Do I still sometimes wake up and check my emails? Yup. Do I let the last-minute requests stress me out at times? Yup. However, there is something that has changed. I recognize that my emotional reactions to these things are mine to change, and that I don’t have to say yes to everything that comes my way if it means busting my boundaries. Self-care and relaxation aren’t just about doing something nice for yourself—like a bubble bath, face mask, or a nice meal—it’s about setting boundaries and creating good habits in your day-to-day life so that when you do have an opportunity to take a well-deserved break and change your scenery, you can actually enjoy it without guilt.

What I’m about to say might be a hot take, but it was an important takeaway from my trip: I don’t have to share every trip I go on—well, at least in real-time. Take photos because you want to, not for likes. I understand what I’m saying could be perceived as coming from a judgmental place, but it’s not. I am learning to adopt this mindset because my work intertwines with social media. I sometimes find it challenging to turn that creative part of me off, but it’s essential.

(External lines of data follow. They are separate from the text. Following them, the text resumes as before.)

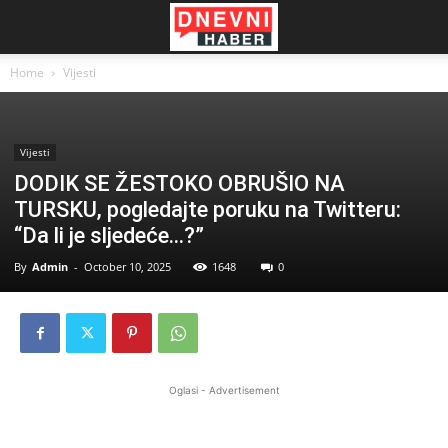
Home
Vijesti
Vijesti
DODIK SE ŽESTOKO OBRUŠIO NA
TURSKU, pogledajte poruku na Twitteru:
“Da li je sljedeće…?”
By
Admin
-
October 10, 2025
1648
0
Oglasi - Advertisement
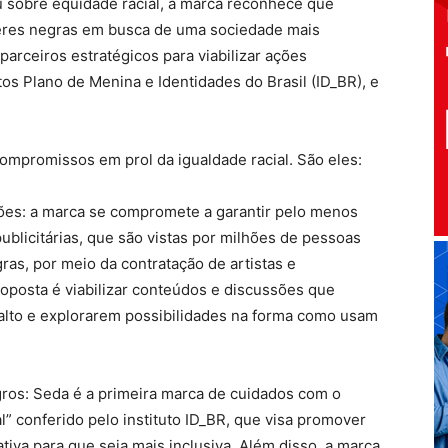
u sobre equidade racial, a marca reconhece que
heres negras em busca de uma sociedade mais
parceiros estratégicos para viabilizar ações
tos Plano de Menina e Identidades do Brasil (ID_BR), e
ompromissos em prol da igualdade racial. São eles:
ões: a marca se compromete a garantir pelo menos
blicitárias, que são vistas por milhões de pessoas
ras, por meio da contratação de artistas e
roposta é viabilizar conteúdos e discussões que
lto e explorarem possibilidades na forma como usam
gros: Seda é a primeira marca de cuidados com o
l” conferido pelo instituto ID_BR, que visa promover
iva para que seja mais inclusiva. Além disso, a marca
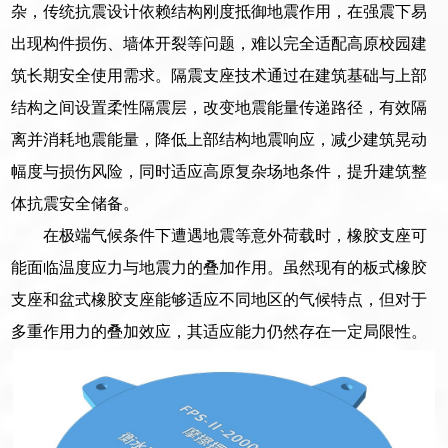
杂，传统抗震设计依赖结构刚度抵御地震作用，在强震下易
出现构件损伤、墙体开裂等问题，难以完全适配高原校园建
筑长期安全使用需求。隔震支座技术通过在建筑基础与上部
结构之间设置柔性隔震层，改变地震能量传递路径，有效隔
离并消耗地震能量，降低上部结构地震响应，减少建筑晃动
幅度与损伤风险，同时适应高原复杂场地条件，提升建筑整
体抗震安全储备。
在极端气候条件下遭遇地震等意外荷载时，橡胶支座可
能面临温度应力与地震力的叠加作用。虽然现有的板式橡胶
支座和盆式橡胶支座能够适应不同地区的气候特点，但对于
多重作用力的叠加效应，其适应能力仍然存在一定局限性。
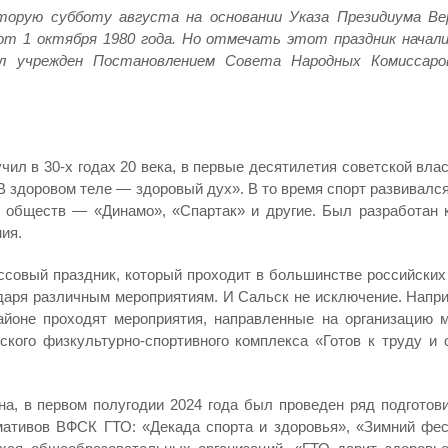
орую субботу августа на основании Указа Президиума Ве
т 1 октября 1980 года. Но отмечать этот праздник начали
л учрежден Постановлением Совета Народных Комиссаро
л в 30-х годах 20 века, в первые десятилетия советской влас
В здоровом теле — здоровый дух». В то время спорт развивалс
 обществ — «Динамо», «Спартак» и другие. Был разработан 
ия.
ссовый праздник, который проходит в большинстве российских 
одаря различным мероприятиям. И Сальск не исключение. Напри
айоне проходят мероприятия, направленные на организацию 
кого физкультурно-спортивного комплекса «Готов к труду и 
на, в первом полугодии 2024 года был проведен ряд подготов
ативов ВФСК ГТО: «Декада спорта и здоровья», «Зимний фес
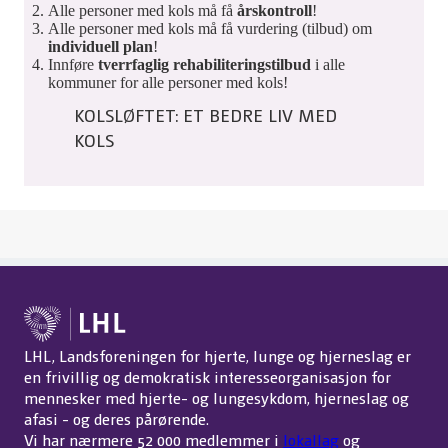
Alle personer med kols må få
årskontroll
!
Alle personer med kols må få vurdering (tilbud) om
individuell plan
!
Innføre
tverrfaglig rehabiliteringstilbud
i alle
kommuner for alle personer med kols!
KOLSLØFTET: ET BEDRE LIV MED
KOLS
LHL, Landsforeningen for hjerte, lunge og hjerneslag er
en frivillig og demokratisk interesseorganisasjon for
mennesker med hjerte- og lungesykdom, hjerneslag og
afasi - og deres pårørende.
Vi har nærmere 52 000 medlemmer i
lokallag
og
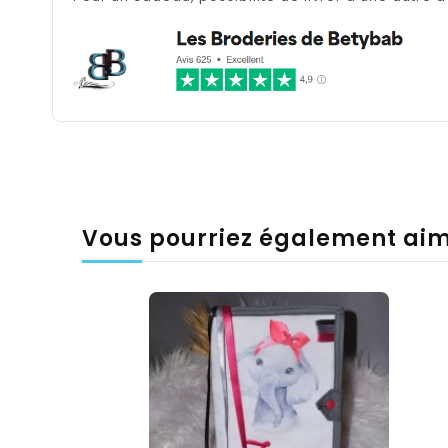
Vous pourriez également ai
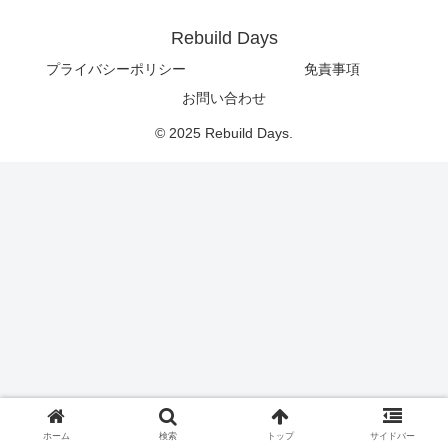
Rebuild Days
プライバシーポリシー
免責事項
お問い合わせ
© 2025 Rebuild Days.
ホーム
検索
トップ
サイドバー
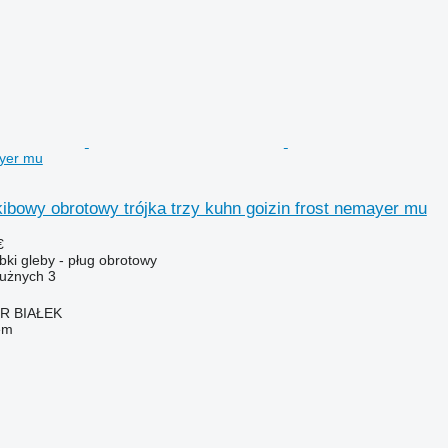
ayer mu
ibowy obrotowy trójka trzy kuhn goizin frost nemayer mu
€
ki gleby - pług obrotowy
łużnych
3
R BIAŁEK
em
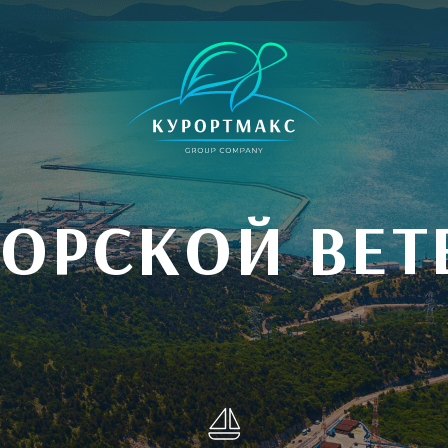
ОРСКОЙ ВЕТ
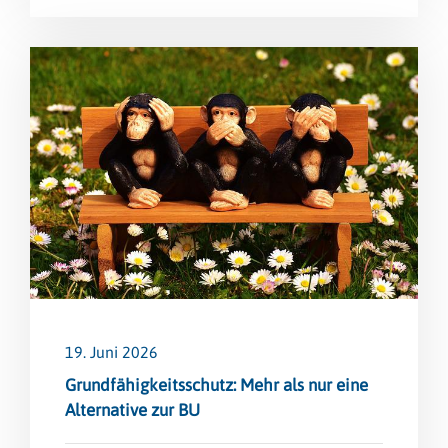
19. Juni 2026
Grundfähigkeitsschutz: Mehr als nur eine
Alternative zur BU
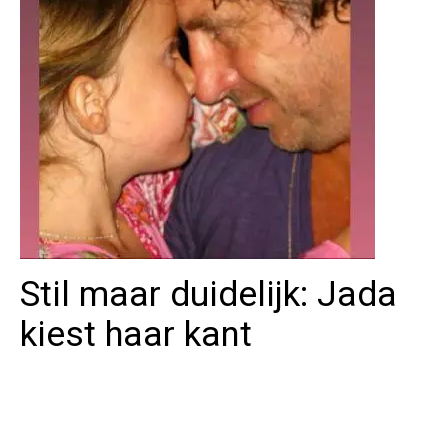
Stil maar duidelijk: Jada
kiest haar kant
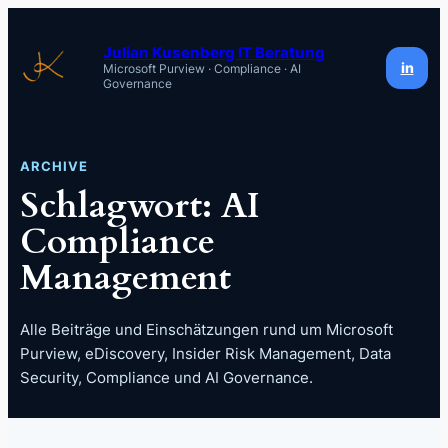
Zum
Inhalt
Julian Kusenberg IT Beratung
in
Microsoft Purview · Compliance · AI
springen
Governance
ARCHIVE
Schlagwort:
AI
Compliance
Management
Alle Beiträge und Einschätzungen rund um Microsoft
Purview, eDiscovery, Insider Risk Management, Data
Security, Compliance und AI Governance.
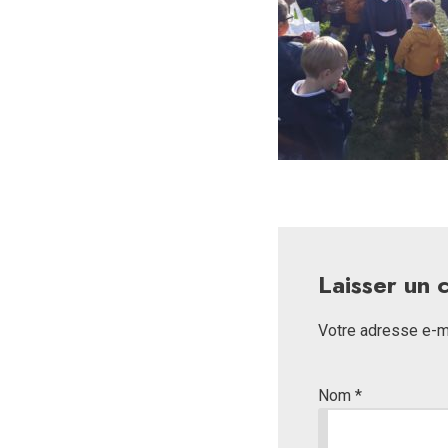
Laisser un
Votre adresse e-ma
Nom
*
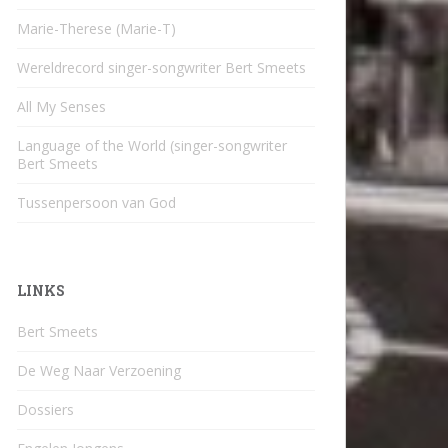
Marie-Therese (Marie-T)
Wereldrecord singer-songwriter Bert Smeets
All My Senses
Language of the World (singer-songwriter
Bert Smeets
Tussenpersoon van God
LINKS
Bert Smeets
De Weg Naar Verzoening
Dossiers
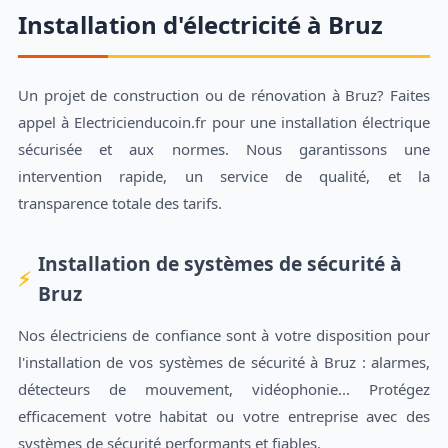
Installation d'électricité à Bruz
Un projet de construction ou de rénovation à Bruz? Faites
appel à Electricienducoin.fr pour une installation électrique
sécurisée et aux normes. Nous garantissons une
intervention rapide, un service de qualité, et la
transparence totale des tarifs.
Installation de systèmes de sécurité à
Bruz
Nos électriciens de confiance sont à votre disposition pour
l'installation de vos systèmes de sécurité à Bruz : alarmes,
détecteurs de mouvement, vidéophonie... Protégez
efficacement votre habitat ou votre entreprise avec des
systèmes de sécurité performants et fiables.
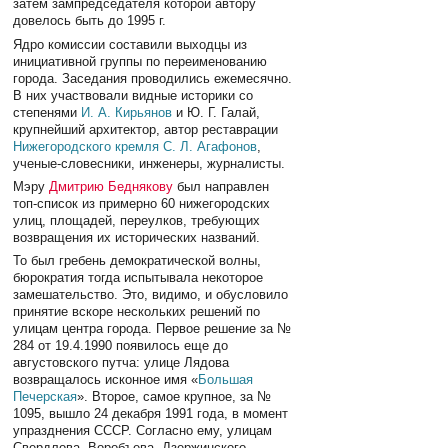
затем зампредседателя которой автору
довелось быть до 1995 г.
Ядро комиссии составили выходцы из
инициативной группы по переименованию
города. Заседания проводились ежемесячно.
В них участвовали видные историки со
степенями
И. А. Кирьянов
и Ю. Г. Галай,
крупнейший архитектор, автор реставрации
Нижегородского кремля
С. Л. Агафонов
,
ученые-словесники, инженеры, журналисты.
Мэру
Дмитрию Беднякову
был направлен
топ-список из примерно 60 нижегородских
улиц, площадей, переулков, требующих
возвращения их исторических названий.
То был гребень демократической волны,
бюрократия тогда испытывала некоторое
замешательство. Это, видимо, и обусловило
принятие вскоре нескольких решений по
улицам центра города. Первое решение за №
284 от 19.4.1990 появилось еще до
августовского путча: улице Лядова
возвращалось исконное имя «
Большая
Печерская
». Второе, самое крупное, за №
1095, вышло 24 декабря 1991 года, в момент
упразднения СССР. Согласно ему, улицам
Свердлова, Воробъева, Дзержинского,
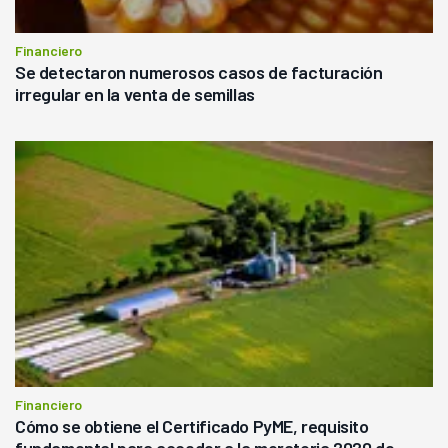
Financiero
Se detectaron numerosos casos de facturación
irregular en la venta de semillas
Financiero
Cómo se obtiene el Certificado PyME, requisito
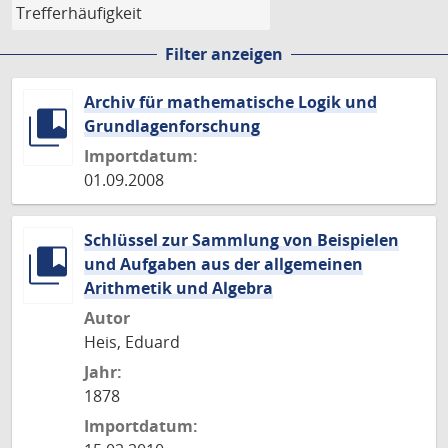
Filter anzeigen
Archiv für mathematische Logik und
Grundlagenforschung
Importdatum:
01.09.2008
Schlüssel zur Sammlung von Beispielen
und Aufgaben aus der allgemeinen
Arithmetik und Algebra
Autor
Heis, Eduard
Jahr:
1878
Importdatum:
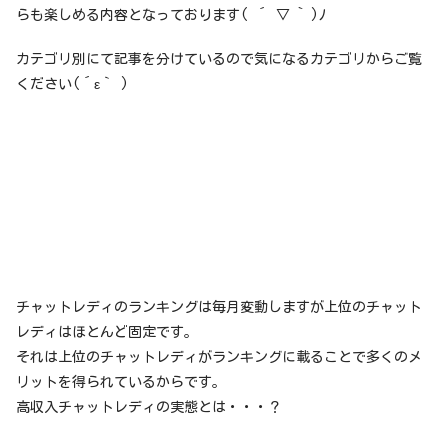
らも楽しめる内容となっております( ´ ▽ ` )ﾉ
カテゴリ別にて記事を分けているので気になるカテゴリからご覧
ください(´ε｀ )
チャットレディのランキングは毎月変動しますが上位のチャット
レディはほとんど固定です。
それは上位のチャットレディがランキングに載ることで多くのメ
リットを得られているからです。
高収入チャットレディの実態とは・・・？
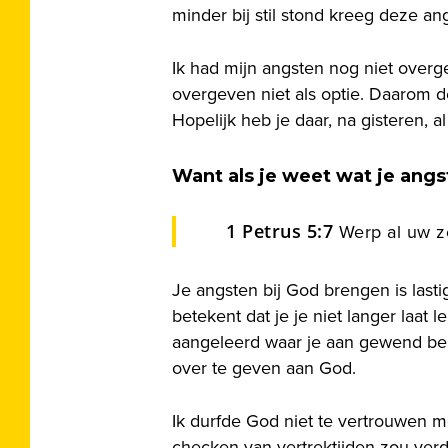
minder bij stil stond kreeg deze a
Ik had mijn angsten nog niet overgev
overgeven niet als optie. Daarom de
Hopelijk heb je daar, na gisteren, al
Want als je weet wat je angs
1 Petrus 5:7
Werp al uw z
Je angsten bij God brengen is lasti
betekent dat je je niet langer laa
aangeleerd waar je aan gewend be
over te geven aan God.
Ik durfde God niet te vertrouwen m
checken van vertrektijden zou ver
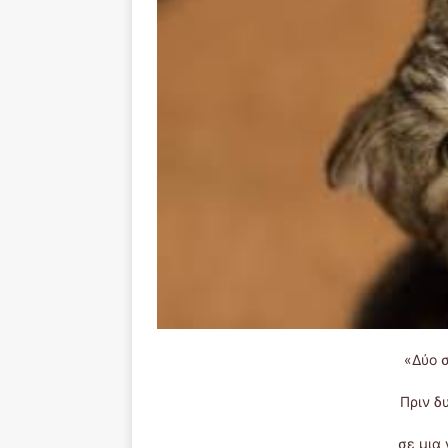
«Δύο 
Πριν δ
σε μια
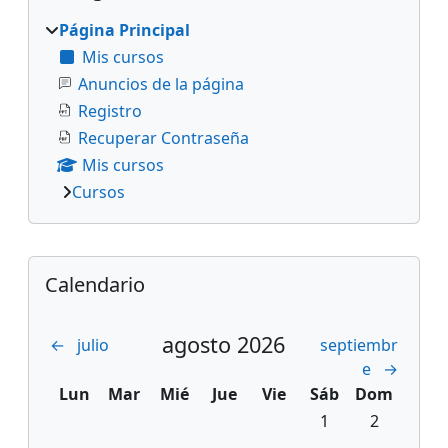
Página Principal
Mis cursos
Anuncios de la página
Registro
Recuperar Contraseña
Mis cursos
Cursos
Bloques suplementarios
Salta Calendario
Calendario
agosto 2026
←
julio
septiembr
e
→
Lunes
Martes
Miércoles
Jueves
Viernes
Sábado
Domingo
Lun
Mar
Mié
Jue
Vie
Sáb
Dom
Sin eventos, sábad
Sin eventos
1
2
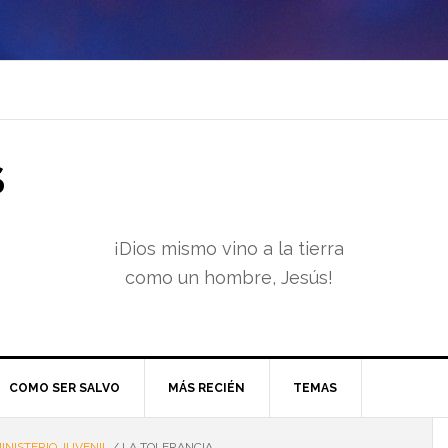
S
¡Dios mismo vino a la tierra
como un hombre, Jesús!
COMO SER SALVO
MÁS RECIÉN
TEMAS
INISTERIO JUVENIL
/
LA TOLERANCIA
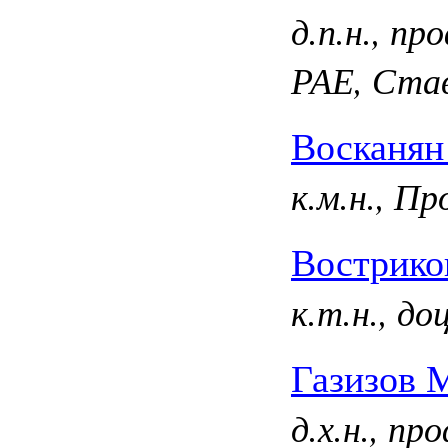
д.п.н., п
РАЕ, Ста
Восканян
к.м.н., П
Вострико
к.т.н., д
Газизов 
д.х.н., п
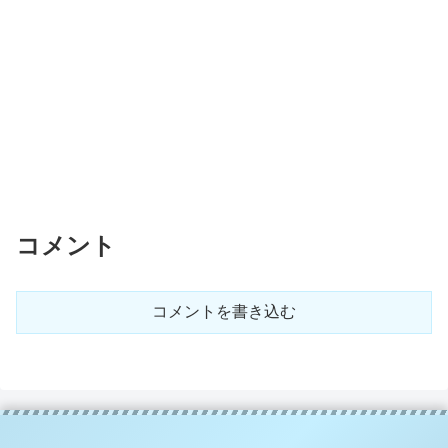
コメント
コメントを書き込む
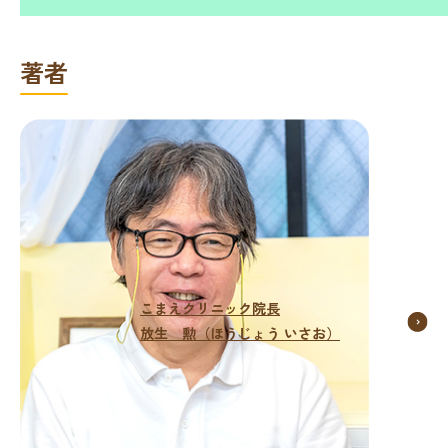
著者
こまえクリニック院長
放生 勲（ほうじょう いさお）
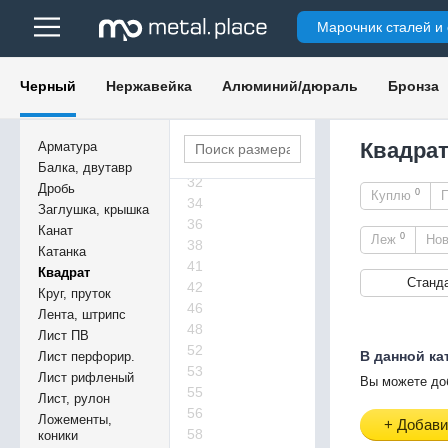
19
Марочник сталей и
21
23
24
Черный
Нержавейка
Алюминий/дюраль
Бронза
26
27
28
Квадрат
Арматура
29
Балка, двутавр
32
Дробь
0
Куплю
34
Заглушка, крышка
36
Канат
0
Леж
Но
38
Катанка
41
Квадрат
Станд
42
Круг, пруток
46
Лента, штрипс
48
Лист ПВ
52
В данной ка
Лист перфорир.
53
Лист рифленый
Вы можете до
55
Лист, рулон
56
Ложементы,
+ Добави
58
коники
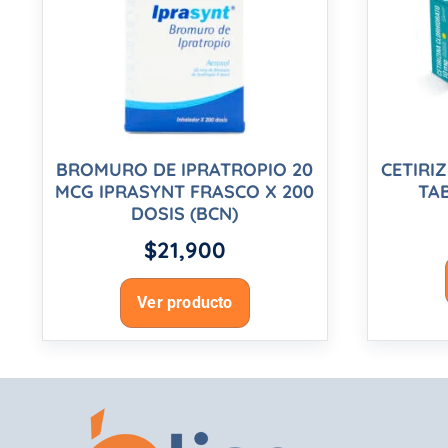
BROMURO DE IPRATROPIO 20
CETIRIZ
MCG IPRASYNT FRASCO X 200
TA
DOSIS (BCN)
$
21,900
Ver producto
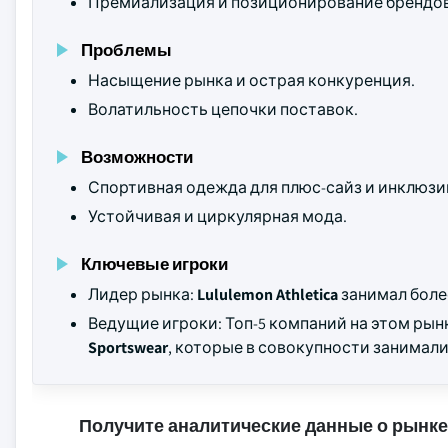
Премиализация и позиционирование брендов
Проблемы
Насыщение рынка и острая конкуренция.
Волатильность цепочки поставок.
Возможности
Спортивная одежда для плюс-сайз и инклюзи
Устойчивая и циркулярная мода.
Ключевые игроки
Лидер рынка:
Lululemon Athletica
занимал бол
Ведущие игроки: Топ-5 компаний на этом ры
Sportswear
, которые в совокупности занимал
Получите аналитические данные о рынке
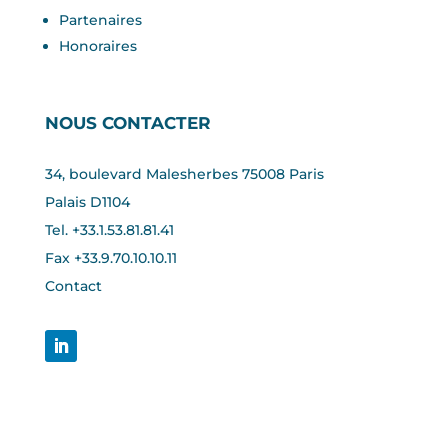
Partenaires
Honoraires
NOUS CONTACTER
34, boulevard Malesherbes 75008 Paris
Palais D1104
Tel. +33.1.53.81.81.41
Fax +33.
9.70.10.10.11
Contact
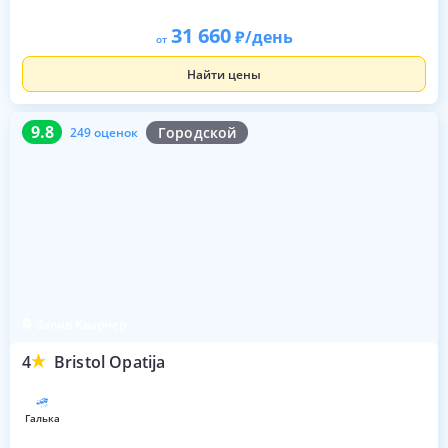
31 660
/день
от
Найти цены
9.8
249 оценок
9.8
Городской
249 оценок
Залив Кварнер
4
Bristol Opatija
галька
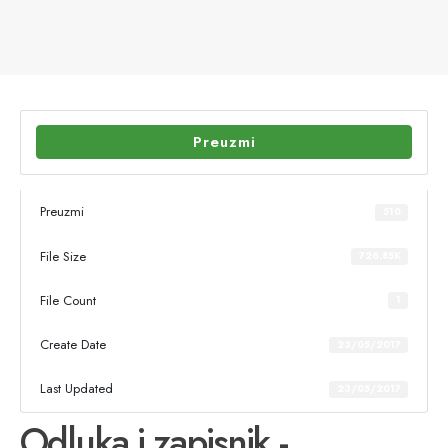
Preuzmi
Preuzmi
510
File Size
726.85K
File Count
1
Create Date
23/05/2017
Last Updated
23/05/2017
Odluka i zapisnik -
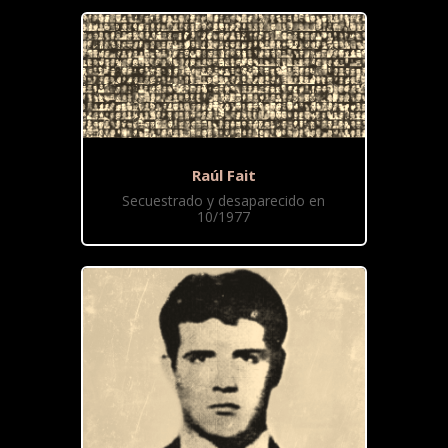
Raúl Fait
Secuestrado y desaparecido en
10/1977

Find a way to shift how you relax that works for your lifestyle.


It’s the little changes to your life that can make a big impact. When I want to relax and notice myself multitasking or mindlessly scrolling social media, I put my phone in another room and allow myself to be in the moment with limited distractions. Find a way to shift how you relax that works for your lifestyle. I promise you, it makes a difference.